Tell how to use machine learning to simplify workflows.
Machine learning (MO) is one of the most popular topics in computer science that were raised and studied for decades. However, many equate this concept to the next buzzword or even confuse it with the artificial intelligence (AI). But this is not the same thing.
Machine learning is the science of studying and improving machines without special targeted programming. And artificial intelligence is the core technology that makes this possible. We can say that MO is a subset of AI. It is important to remember that all machine learning is an artificial intelligence, not artificial intelligence is machine learning.
Artificial intelligence, machine and deep learning: How are they related?
You also need to understand why recent years machine learning pay so much attention. The development of this discipline contributed to several factors:
- MO is the human face of the digital world. Twitter, for example, uses a sophisticated algorithm to shape your ribbon. This means that two users will not be the same tape, even if they have the same interests and the same subscribers.

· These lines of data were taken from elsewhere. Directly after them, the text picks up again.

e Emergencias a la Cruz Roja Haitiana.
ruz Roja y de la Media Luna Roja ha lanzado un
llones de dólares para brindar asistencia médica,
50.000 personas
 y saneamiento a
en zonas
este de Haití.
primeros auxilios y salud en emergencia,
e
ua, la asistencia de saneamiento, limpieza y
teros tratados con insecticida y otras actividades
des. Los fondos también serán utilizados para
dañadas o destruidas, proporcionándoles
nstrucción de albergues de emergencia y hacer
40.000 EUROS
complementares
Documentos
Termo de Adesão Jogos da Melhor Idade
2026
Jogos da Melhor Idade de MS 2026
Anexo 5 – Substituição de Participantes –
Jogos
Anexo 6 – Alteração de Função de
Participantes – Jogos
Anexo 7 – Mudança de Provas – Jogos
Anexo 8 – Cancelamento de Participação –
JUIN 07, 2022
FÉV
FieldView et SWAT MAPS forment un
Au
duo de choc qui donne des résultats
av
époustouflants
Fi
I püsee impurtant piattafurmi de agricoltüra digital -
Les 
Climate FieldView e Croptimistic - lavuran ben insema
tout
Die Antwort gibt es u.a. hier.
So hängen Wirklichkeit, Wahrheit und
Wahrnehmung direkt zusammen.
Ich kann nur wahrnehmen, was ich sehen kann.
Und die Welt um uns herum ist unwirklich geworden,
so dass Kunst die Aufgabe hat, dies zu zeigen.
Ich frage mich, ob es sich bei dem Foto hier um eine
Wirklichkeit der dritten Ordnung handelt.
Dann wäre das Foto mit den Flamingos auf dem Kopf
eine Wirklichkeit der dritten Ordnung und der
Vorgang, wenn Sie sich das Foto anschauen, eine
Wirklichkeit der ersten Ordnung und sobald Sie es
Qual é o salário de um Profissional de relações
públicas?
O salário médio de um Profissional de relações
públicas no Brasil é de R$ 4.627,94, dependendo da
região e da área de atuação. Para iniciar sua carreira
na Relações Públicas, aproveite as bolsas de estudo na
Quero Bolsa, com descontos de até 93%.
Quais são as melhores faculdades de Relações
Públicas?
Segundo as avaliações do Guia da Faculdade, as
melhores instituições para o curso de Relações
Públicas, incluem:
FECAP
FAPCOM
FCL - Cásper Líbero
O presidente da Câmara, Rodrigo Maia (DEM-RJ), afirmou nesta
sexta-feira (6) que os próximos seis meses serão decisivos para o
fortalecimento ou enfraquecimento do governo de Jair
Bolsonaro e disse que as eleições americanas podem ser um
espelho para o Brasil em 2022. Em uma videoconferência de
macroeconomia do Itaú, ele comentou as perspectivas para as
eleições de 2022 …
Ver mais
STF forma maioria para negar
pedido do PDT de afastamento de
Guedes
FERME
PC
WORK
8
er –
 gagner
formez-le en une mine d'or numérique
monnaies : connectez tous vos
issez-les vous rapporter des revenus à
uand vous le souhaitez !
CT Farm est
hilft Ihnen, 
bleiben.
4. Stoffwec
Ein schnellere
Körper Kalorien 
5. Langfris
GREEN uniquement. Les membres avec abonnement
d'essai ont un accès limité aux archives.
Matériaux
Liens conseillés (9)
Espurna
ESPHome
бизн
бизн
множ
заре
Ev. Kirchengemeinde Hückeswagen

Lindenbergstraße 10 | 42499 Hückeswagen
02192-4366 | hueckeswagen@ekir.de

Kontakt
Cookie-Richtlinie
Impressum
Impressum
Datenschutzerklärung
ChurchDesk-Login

- MO continues to progress. When’s the last time I used Alexa, Siri or Cortana? If it’s been a few months, try again. A pleasant surprise awaits you.
- Now access to the MO is open to a huge number of developers. All cloud providers have something to offer in this area, including Google, AWS and Azure.
As MO will help in the business
Regardless of whether it is about understanding the principles of operation of an existing data center or to transfer the on-premises licensing to the cloud, one thing is clear: change is the only constant in IT. If you think about how to measure changes and plan them in sequence, then you should start with the data.
We generate too much data and not enough time to consume them at the same pace, at least without treatment. So how does the company Orient themselves in the information flow until we drown in it? Comes to help MO.
In the last few years is much cheaper as computing power to analyze huge amounts of data, and the means to store them. This means that the ability of MO became available to more users at a much lower cost — life has become much easier. What is missing is a model that can be developed and tested prior to launch.
Filtering of information noise
Let’s look at a practical example of noise. Take the server average CPU utilization — the classic indicator used DevOps.
But characteristics the same server during the day. Focus on Tuesday, as it seems to be the most stressful day.
Tuesday is the busiest day because:
The correct answer is the fourth, all of the above. The fact that people make assumptions, and cars — no. And when you apply the MO to task for understanding what is happening, more like this:
This particular server actually most of the time it works quite a bit. With the exception of Tuesday, Wednesday and Thursday (the actual user traffic is less than 1%). How did we find out? Just filtered data.
Once you remove the excess noise (hint: we used the MO) and look at the actual data level processing (compare the work of your Chrome.exe 20% with just your server, 20%) as well as on network traffic and other variables that separate real activity from the system activity, you can conclude that this server is actually used only three days out of seven.
Once you’ve filtered out the information noise, you will get cleaner data that will allow you to more accurately predict consumer behavior.
The customer segmentation
With the help of machine learning it is possible not only to predict consumer behavior, but also to segment them, for example, to find clients that fit any group.
With the help of machine learning it is possible to divide a huge roster of consumers into segments, each of which is characterized by certain properties. Algorithms will determine what services will be interesting and what group they will respond with higher probability.
You probably noticed that the Internet you come across is, appropriate to your interests and search queries. This is also the handiwork of machine learning.
The algorithms are tracking consumer behavior online, and filter them so that the company could offer the most suitable products for those, who really need it, without distracting with excessive Intrusive advertising and attracting new customers.
And that’s not all, what can the MO. Machine learning is the most effective way to transform all the data collected in the implementation of ideas for a functional business solutions.